In recent years, humanity has created more data than in all of history combined – a remarkable level of production with no signs of slowing down. But where are we going to put all this?
Although scientists are constantly increasing the size of hard drives to hold humanity’s information, and many believe this could be done indefinitely, some suggest that these efforts will eventually be overtaken by the exponential rate at which we generate data. In response to these concerns, scientists have been looking at a rather unique solution: storing files, photos and documents on nature’s own database of information: DNA.
DNA is both vast and condensed enough to hold an unfathomable amount of data in hyper-small spaces. After all, the double helix strands protect the entire planes of our body while being hidden inside cell nuclei just 10 micrometers wide. Additionally, DNA is naturally abundant and can withstand extremely harsh conditions on Earth. Scientists can even recover genetic information from centuries-old DNA.
“Every day, several petabytes of data are generated on the Internet. A single gram of DNA would be enough to store this data. That’s how dense DNA is as a storage medium”, Kasra Tabatabaei, researcher at Beckman Institute for Advanced Science and Technology, said in a statement.

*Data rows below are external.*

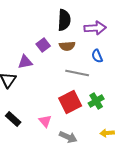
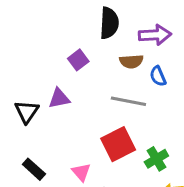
brown semicircle: (67, 46) -> (131, 61), moved
purple triangle: (25, 62) -> (59, 98), moved
green cross: (96, 101) -> (156, 159), moved

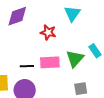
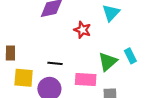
pink rectangle: (50, 62) -> (86, 79), moved

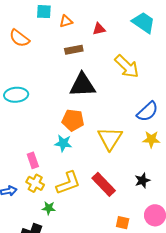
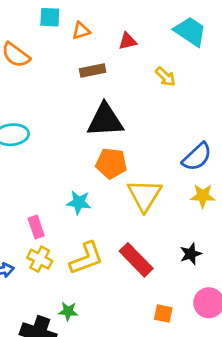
yellow arrow: (127, 66) -> (165, 77), moved, size x0.6
orange pentagon: (73, 120) -> (111, 163), moved
green star: (49, 208) -> (68, 311), moved

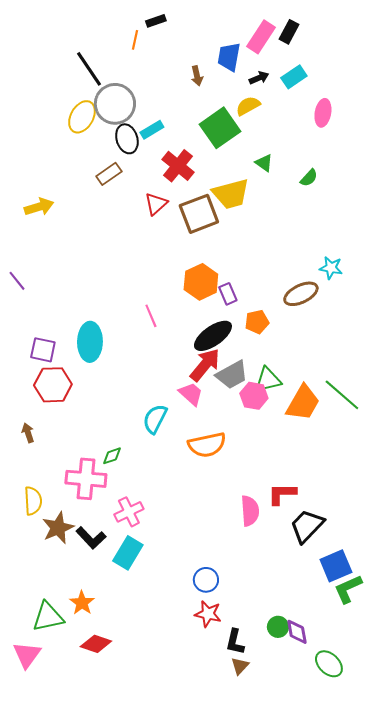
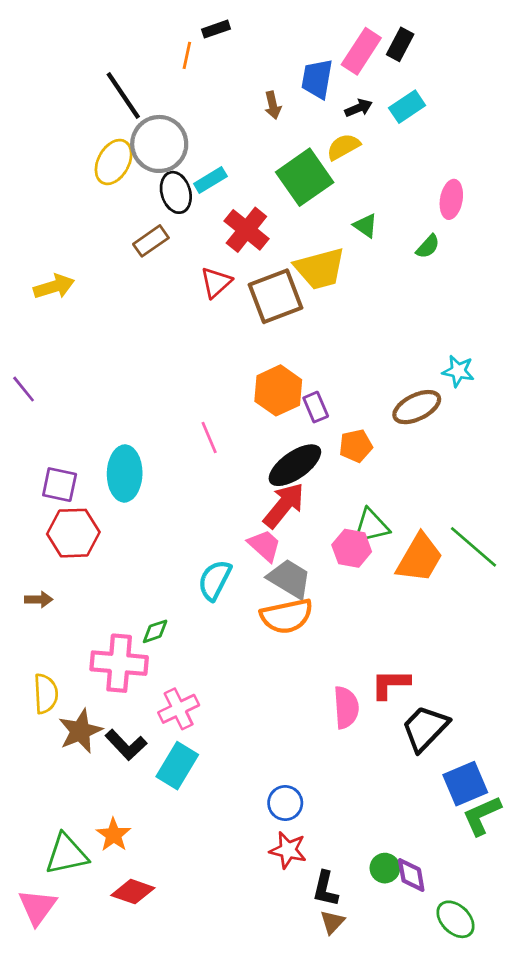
pink ellipse: (323, 113) -> (451, 199), moved
gray trapezoid: (232, 375) -> (289, 579), moved, turned -120
brown arrow: (28, 433) -> (39, 599), turned 108

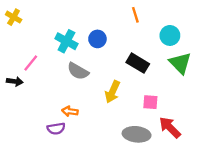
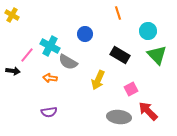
cyan cross: (66, 41) -> (50, 46), moved
pink square: (150, 102) -> (131, 89), turned -32
orange arrow: (70, 111) -> (50, 78), moved

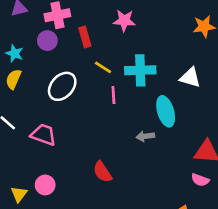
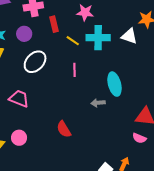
purple circle: (47, 41) -> (24, 34), moved
yellow line: (103, 67) -> (73, 41), moved
cyan cross: (140, 70) -> (98, 38), moved
white triangle: (190, 78) -> (129, 36), moved

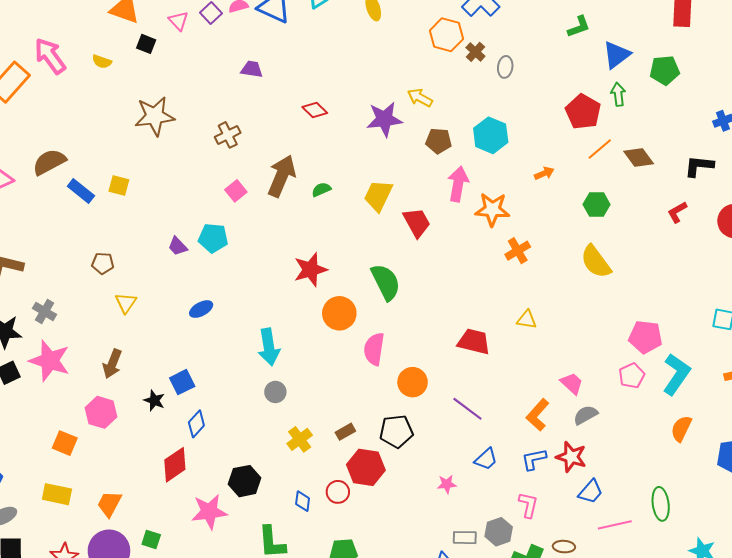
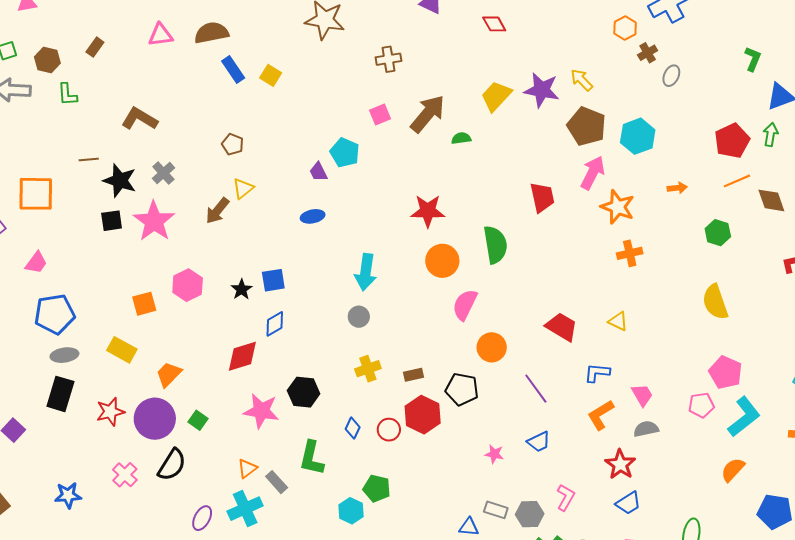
green L-shape: (579, 27) -> (753, 59), turned -65
orange hexagon: (446, 35) -> (625, 28), size x0.7
red diamond: (315, 110) -> (494, 24), moved
brown pentagon: (439, 141) -> (587, 126), size x1.5
yellow trapezoid: (378, 196) -> (496, 96), moved
purple trapezoid: (178, 246) -> (318, 172), moved
yellow semicircle: (596, 262) -> (715, 302), moved
brown arrow: (112, 364) -> (217, 211), moved
orange square: (65, 443) -> (144, 304), turned 35
blue L-shape: (534, 459) -> (597, 373), moved

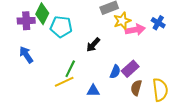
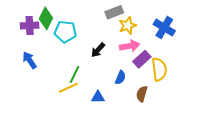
blue cross: (158, 23) -> (164, 28), size x1.5
pink arrow: (135, 30) -> (130, 46), moved
purple rectangle: (130, 69) -> (142, 59), moved
yellow semicircle: (160, 90) -> (159, 69), moved

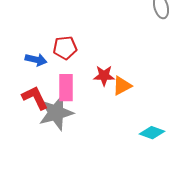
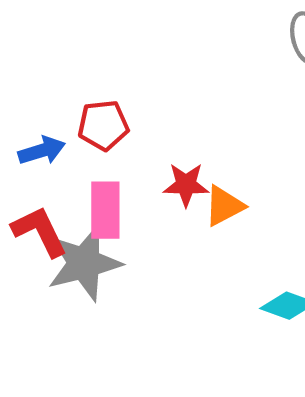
blue arrow: (36, 60) -> (42, 151), turned -30

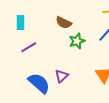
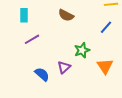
green star: (77, 41) -> (82, 50), moved
blue semicircle: (39, 83) -> (42, 74), size x0.7

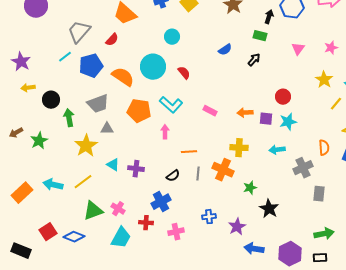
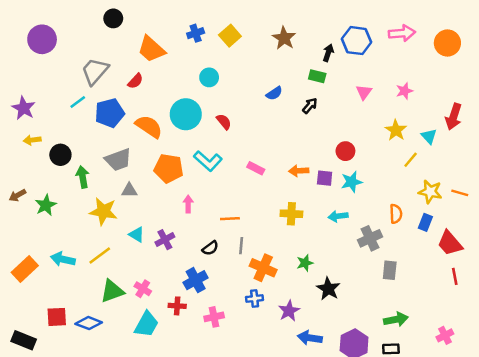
pink arrow: (165, 132) -> (188, 204), moved
yellow star: (86, 146) -> (103, 211), turned -30
purple cross: (136, 169) -> (165, 240), turned -35
orange cross: (223, 170) -> (263, 268), moved
red square: (48, 232) -> (57, 317), turned 30

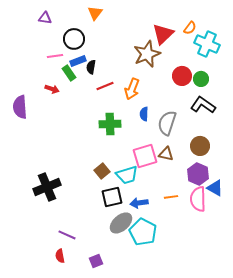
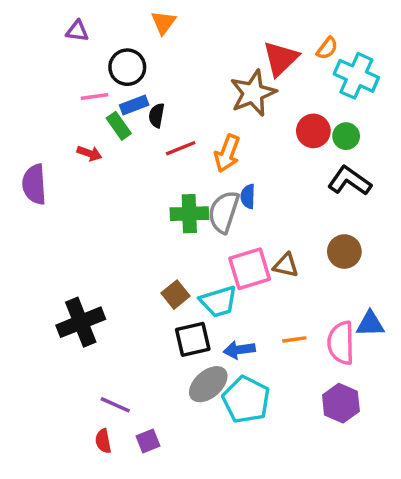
gray semicircle: (167, 123) -> (224, 212), moved
purple hexagon: (198, 174) -> (341, 403), moved
blue triangle: (215, 188) -> (370, 324), turned -30
purple square: (96, 261) -> (148, 441), moved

Tabatabaei is the co-author of a new study, published in last month’s edition of the journal Nano Letters, which may well take the concept of DNA data storage to great heights. Essentially, the study team is the first to artificially expand the DNA alphabet, which could allow for massive storage capacities and accommodate a fairly extreme level of digital data.
Before we dive into the details, here’s a quick recap of the biology.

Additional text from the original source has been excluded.